Your answer should be every line from the records that contains "Standard".

- _Data provided_
BEGIN

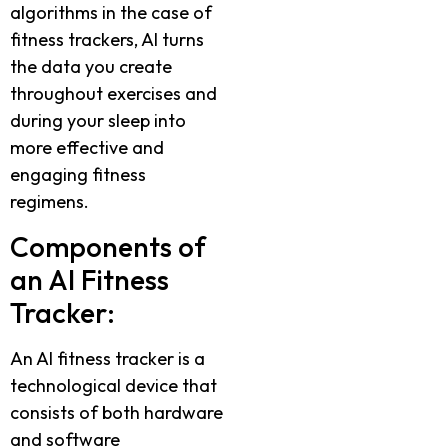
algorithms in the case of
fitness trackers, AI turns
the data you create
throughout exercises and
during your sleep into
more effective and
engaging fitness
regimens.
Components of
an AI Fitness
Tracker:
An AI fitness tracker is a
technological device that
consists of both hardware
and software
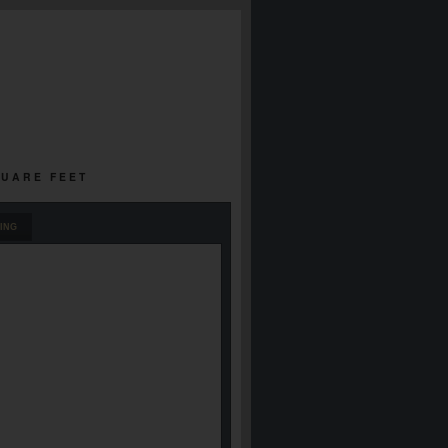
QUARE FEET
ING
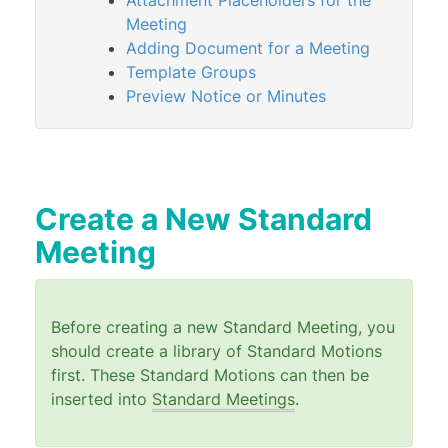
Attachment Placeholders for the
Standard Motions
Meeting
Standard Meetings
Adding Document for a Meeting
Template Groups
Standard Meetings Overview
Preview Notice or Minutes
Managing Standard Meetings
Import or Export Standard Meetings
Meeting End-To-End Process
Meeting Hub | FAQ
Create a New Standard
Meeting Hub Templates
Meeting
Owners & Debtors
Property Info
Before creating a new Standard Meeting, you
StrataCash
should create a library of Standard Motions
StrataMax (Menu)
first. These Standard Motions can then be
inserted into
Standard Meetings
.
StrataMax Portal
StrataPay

END
BEGIN

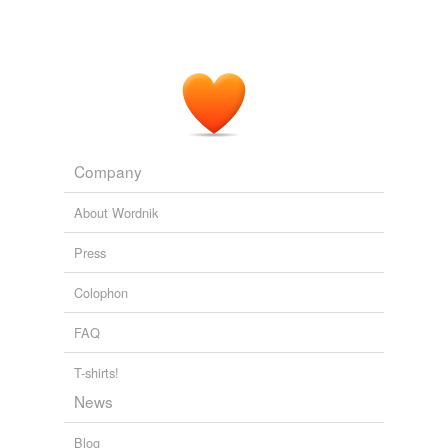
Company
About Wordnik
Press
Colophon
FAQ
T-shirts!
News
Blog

END

- _Answer box_
Standard Motions
Standard Meetings
Standard Meetings Overview
Managing Standard Meetings
Import or Export Standard Meetings
Create a New Standard
Before creating a new Standard Meeting, you
should create a library of Standard Motions
first. These Standard Motions can then be
Standard Meetings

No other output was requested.